Member of Parliament, Lok Sabha
- In office 26 May 2014 – 2024
- Preceded by: Jitender Singh Malik
- Succeeded by: Satpal Brahamchari
- Constituency: Sonipat

Personal details
- Born: 3 December 1956 (age 69) Samaspur, Punjab (now Haryana), India
- Party: Bharatiya Janata Party
- Spouse: Smt. Luxmi Devi
- Children: 2
- Alma mater: Chaudhary Charan Singh University
- Occupation: Advocate

= Ramesh Chander Kaushik =

Indian politician

Ramesh Chander Kaushik is a former Indian politician and member of parliament to the 16th Lok Sabha from Sonipat (Lok Sabha constituency), Haryana. He won his seat in the 2014 Indian general election as a Bharatiya Janata Party candidate. He was retained as the party candidate for the 2019 elections and defeated his opponent Bhupinder Singh Hooda, former chief minister of Haryana to keep the seat. As MP he was representative of the BJP in the Sonipat region and had ties to the right wing RSS organisation.

== Early Political Career ==
He started his political career as a candidate for the Haryana Vikas Party in the 1991 Haryana assembly election where he unsuccessfully contested the erstwhile seat of Kailana in Sonipat.
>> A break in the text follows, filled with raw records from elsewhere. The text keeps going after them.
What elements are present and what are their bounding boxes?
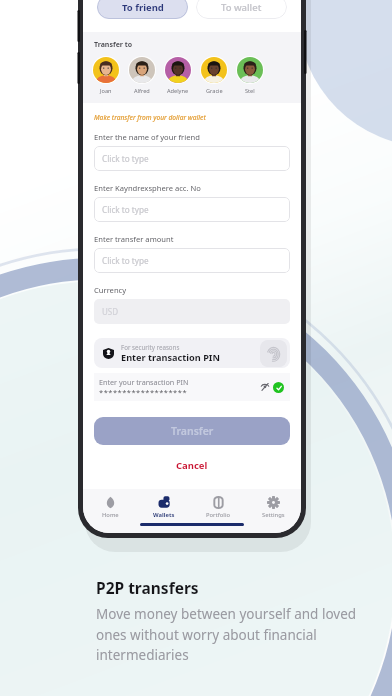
staticText: To friend [122, 1, 164, 14]
staticText: Home [102, 511, 119, 519]
staticText: ******************* [99, 387, 188, 397]
button[interactable]: Transfer [94, 417, 290, 445]
staticText: Transfer [171, 424, 214, 438]
staticText: Move money between yourself and loved on… [96, 605, 370, 664]
staticText: Currency [94, 285, 127, 295]
button[interactable]: Cancel [168, 456, 216, 475]
button[interactable]: Settings [246, 496, 301, 519]
staticText: Gracie [206, 87, 223, 95]
button[interactable]: Gracie [200, 56, 228, 95]
staticText: Joan [100, 87, 112, 95]
button[interactable]: Use fingerprint [260, 340, 287, 367]
staticText: Enter the name of your friend [94, 132, 200, 142]
staticText: Click to type [102, 153, 149, 164]
button[interactable]: Alfred [128, 56, 156, 95]
staticText: Adelyne [167, 87, 189, 95]
staticText: Enter your transaction PIN [99, 377, 189, 387]
button[interactable]: Wallets [137, 496, 191, 519]
button[interactable]: Click to type [94, 248, 290, 273]
staticText: Transfer to [94, 40, 133, 50]
staticText: Alfred [134, 87, 150, 95]
button[interactable]: Stel [236, 56, 264, 95]
button[interactable]: Adelyne [164, 56, 192, 95]
staticText: USD [102, 306, 119, 317]
staticText: Click to type [102, 204, 149, 215]
staticText: Wallets [153, 511, 175, 519]
button[interactable]: Click to type [94, 146, 290, 171]
staticText: For security reasons [121, 343, 180, 351]
staticText: Settings [262, 511, 285, 519]
staticText: Click to type [102, 255, 149, 266]
staticText: To wallet [221, 1, 262, 14]
button[interactable]: Click to type [94, 197, 290, 222]
button[interactable]: Enter your transaction PIN [94, 373, 290, 401]
staticText: Portfolio [206, 511, 231, 519]
button[interactable]: To friend [97, 0, 188, 19]
staticText: Make transfer from your dollar wallet [94, 113, 206, 122]
staticText: Enter Kayndrexsphere acc. No [94, 183, 201, 193]
button[interactable]: Portfolio [191, 496, 246, 519]
staticText: Cancel [176, 459, 208, 472]
staticText: Enter transfer amount [94, 234, 174, 244]
button[interactable]: Home [83, 496, 137, 519]
staticText: P2P transfers [96, 577, 199, 598]
staticText: Enter transaction PIN [121, 351, 220, 364]
button[interactable]: Joan [92, 56, 120, 95]
button[interactable]: To wallet [196, 0, 287, 19]
staticText: Stel [245, 87, 255, 95]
In the 1996 election he contested the seat again and won, as the HVP won the most seats in the Harayana Assembly. He was made a cabinet minister in the Haryana Government by incoming chief minister Bansilal Lai. In 2004 when the HVP merged into the INC he became a member of Congress. In the 2005 election he contested Rai constituency for the INC and won, being made CPS of CM BS Hooda in Haryana. In the 2009 elections Hooda replaced him as Rai candidate with Jai Tirath Dahiya, who went on to win the seat.

== Later Political Career ==
In 2013 he defected to the BJP as it was gaining popularity, alongside other congress members such as Rao Inderjeet, Chaudhary Birender and Kuldeep Bishnoi. He went on to be the BJP candidate for Sonipat in the 2014 general elections, defeating the Congress candidate Jagbir Malik. In the 2019 election he was re-elected with a majority of 14.60% against his former ally BS Hooda of Congress. In 2024 he did not contest his seat, the BJP candidacy went to Mohan Lal Badoli who lost to the INC candidate Satpal Brahamchari.

As a BJP MP he was a member of the parliamentary standing committee on petroleum and natural gas.